Le discours de la Baule revisité par François II

9 décembre 2014

Le discours de la Baule revisité par François II

François Hollande et ses pairs africains, Dakar 2014 (Photo : google)
François Hollande et ses pairs africains, Dakar 2014 (Photo : google)

La sommation faite le 29 novembre 2014 par François Hollande à ses pairs africains nous ramène un quart de siècle en arrière. Le 20 juin 1990, quand François Mitterrand avait poussé, dans son célèbre discours de la Baule, la quasi-totalité des autocrates africains de l’époque à s’essayer à la démocratie. Je dis bien « s’essayer », car 25 ans plus tard, l’Afrique donne encore l’impression de faire du surplace.

Certes, la plupart de ceux qui étaient là quand « François 1er » avait ordonné : « Démocratisez pour pouvoir continuer à bénéficier de l’assistance de la France » ne sont plus là, mais les systèmes, les « démogachis » qu’ils ont mis en place pour ne pas se soumettre à ce néocolonialisme sans détour n’ont pas consacré la chute du « mur africain » après celle deux ans plutôt du Mur de Berlin. La preuve est sans doute en cette difficulté pour les oppositions africaines de provoquer l’alternance de manière pacifique. A chaque fois, c’est l’armée ou la rue qui balaie un pouvoir qui avait un « habillage » démocratique que les pays occidentaux les plus regardants traitaient pourtant comme des régimes normaux. Ce fut le cas en Mauritanie (en 2005 et 2008), en Guinée (2008), à Madagascar (2009), en Tunisie (2011), au Mali (2012)et récemment au Burkina Faso.

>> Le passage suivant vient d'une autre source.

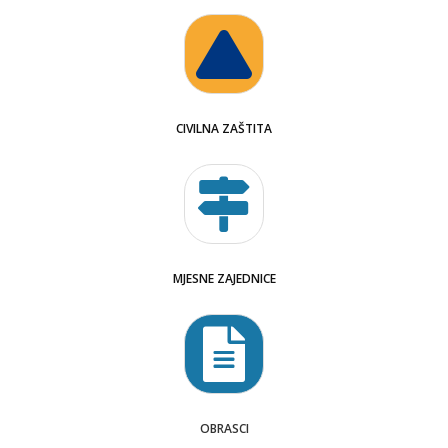
CIVILNA ZAŠTITA
MJESNE ZAJEDNICE
OBRASCI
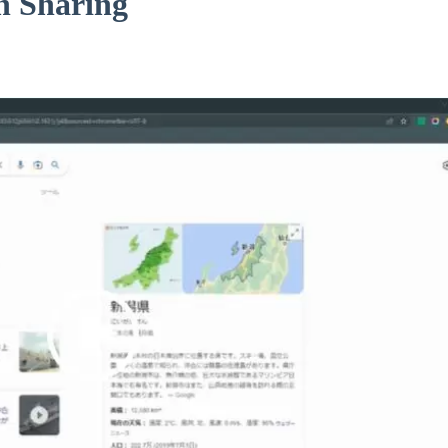
 Sharing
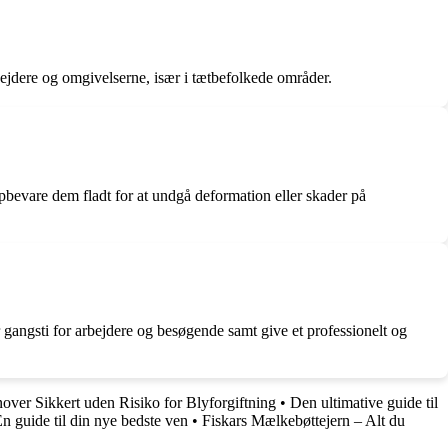
bejdere og omgivelserne, især i tætbefolkede områder.
pbevare dem fladt for at undgå deformation eller skader på
r gangsti for arbejdere og besøgende samt give et professionelt og
over Sikkert uden Risiko for Blyforgiftning
•
Den ultimative guide til
n guide til din nye bedste ven
•
Fiskars Mælkebøttejern – Alt du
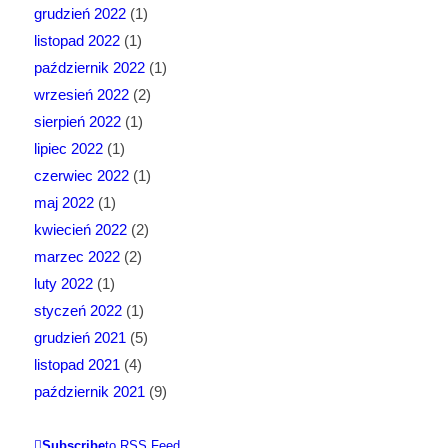
grudzień 2022
(1)
listopad 2022
(1)
październik 2022
(1)
wrzesień 2022
(2)
sierpień 2022
(1)
lipiec 2022
(1)
czerwiec 2022
(1)
maj 2022
(1)
kwiecień 2022
(2)
marzec 2022
(2)
luty 2022
(1)
styczeń 2022
(1)
grudzień 2021
(5)
listopad 2021
(4)
październik 2021
(9)
Subscribe
to RSS Feed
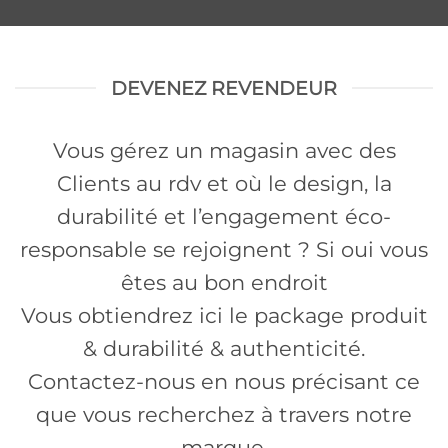
DEVENEZ REVENDEUR
Vous gérez un magasin avec des
Clients au rdv et où le design, la
durabilité et l’engagement éco-
responsable se rejoignent ? Si oui vous
êtes au bon endroit
Vous obtiendrez ici le package produit
& durabilité & authenticité.
Contactez-nous en nous précisant ce
que vous recherchez à travers notre
marque.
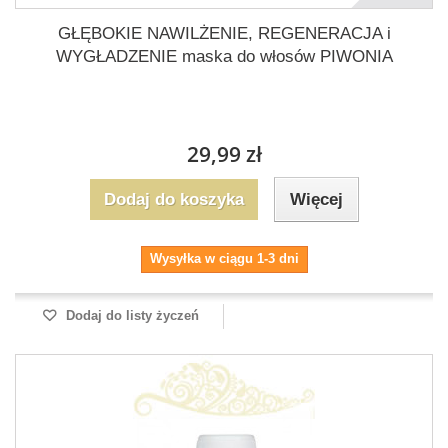
GŁĘBOKIE NAWILŻENIE, REGENERACJA i
WYGŁADZENIE maska do włosów PIWONIA
29,99 zł
Dodaj do koszyka
Więcej
Wysyłka w ciągu 1-3 dni
Dodaj do listy życzeń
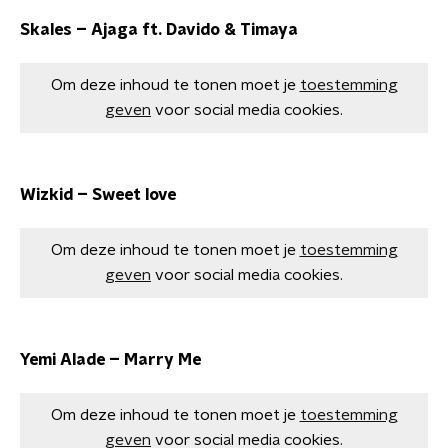
Skales – Ajaga ft. Davido & Timaya
Om deze inhoud te tonen moet je
toestemming
geven
voor social media cookies.
Wizkid – Sweet love
Om deze inhoud te tonen moet je
toestemming
geven
voor social media cookies.
Yemi Alade – Marry Me
Om deze inhoud te tonen moet je
toestemming
geven
voor social media cookies.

Une telle situation, une telle résistance à aller à la vraie démocratie, me pousse à donner raison à François II, même si on peut considérer que la manière était un peu… gauche. « Ne manipulez pas vos Constitutions pour vous maintenir au pouvoir » n’est certes pas différent de « démocratisez sinon », mais c’est une différence de contextes. François Hollande est un président qui, chaque jour, perd un peu plus le contrôle politique de son pays, atteignant le plus bas taux de popularité selon les sondages. Pourrait-il alors se faire entendre dans une Afrique où le pouvoir rend fou? A tel point qu’après 42 ans de règne sans partage, Kadhafi avait pris les armes pour ne pas « dégager », finissant tout de même comme on sait, et que Blaise Compaoré, après 27 ans de pouvoir s’entête à faire fi de la preuve de défiance qu’un million de Burkinabè lui ont démontrée en sortant dans la rue.

En réalité, la France peut tout et ne peut rien. Elle peut cesser de s’adapter aux situations, bonnes ou mauvaises pour elle, pour faire comprendre à nos dirigeants que rester au pouvoir est une affaire de mérite. Que la stabilité de leurs systèmes est inhérente non pas à la perception de la France mais à la manière dont ils gouvernent. Elle ne peut rien contre la folie des hommes, la passion satanique du pouvoir qui habite chaque dirigeant africain une fois arrivé au sommet de l’Etat. Elle ne peut rien contre la corruption des élites de ces pays qui s’accommodent de tous pouvoirs et entretiennent les peuples dans leurs illusions de démocratie, de liberté, de justice et de développement.